CMS is preparing to grade the quality of the public exchanges, and the quality of the plans they’re selling.

CMS has drafted a proposal that calls for it to collect information about 42 measures, including 29 measures of the quality of clinical care and 13 patient satisfaction measures.

Each plan would get a set of three “summary indicator” ratings and one overall rating.

The summary indicator ratings would be for clinical quality management, member experience, and plan efficiency affordability and management.
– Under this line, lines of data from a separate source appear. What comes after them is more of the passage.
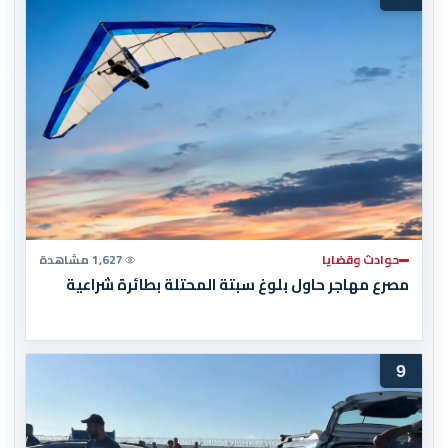
حوادث وقضايا
1,627 مشاهدة
مصرع مهاجر حاول بلوغ سبتة المحتلة بطائرة شراعية
9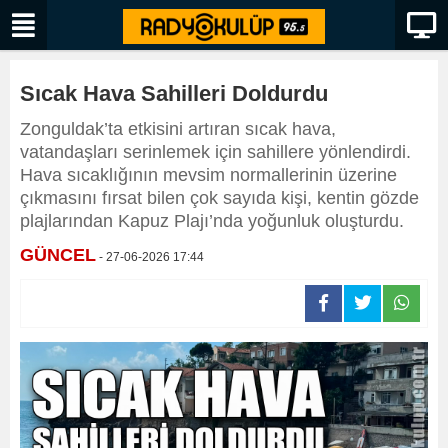
Sıcak Hava Sahilleri Doldurdu
Zonguldak’ta etkisini artıran sıcak hava,
vatandaşları serinlemek için sahillere yönlendirdi.
Hava sıcaklığının mevsim normallerinin üzerine
çıkmasını fırsat bilen çok sayıda kişi, kentin gözde
plajlarından Kapuz Plajı’nda yoğunluk oluşturdu.
GÜNCEL
- 27-06-2026 17:44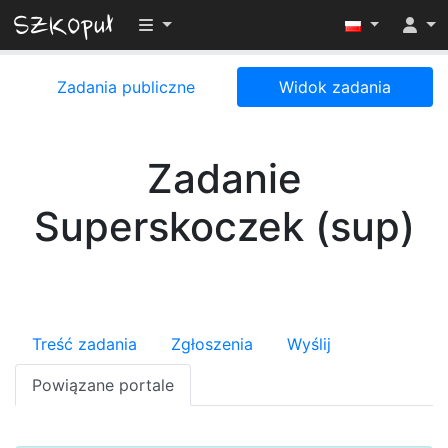
Przełącz widoczność menu
Zadania publiczne
Widok zadania
Zadanie
Superskoczek (sup)
Treść zadania
Zgłoszenia
Wyślij
Powiązane portale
CMS would express the plans’ summary ratings and the overall ratings using a five-star scale.

CMS has developed a very comprehensive measure set that should have information to appeal to a broad range of consumers, staff members at Connect for Health Colorado say in a presentation on the CMS draft.

But CMS organized the measures in a confusing way, exchange managers claim.

If CMS wants consumers to be able to use the data, it will either have to simplify the way it organizes the metrics, or come up with a way consumers can search for data using language consumers can understand, exchange managers say.

Another problem, exchange managers say, is that CMS is talking about basing the average score on the median plan performance, without directly tying it to how well the plans are doing, in an absolute sense.

If all plans are doing poorly on an indicator, such as getting patients with diabetes to have annual eye exams, a plan could end up with a high star rating, even though it’s really doing what consumers would think of as a poor job on that indicator, exchange managers say.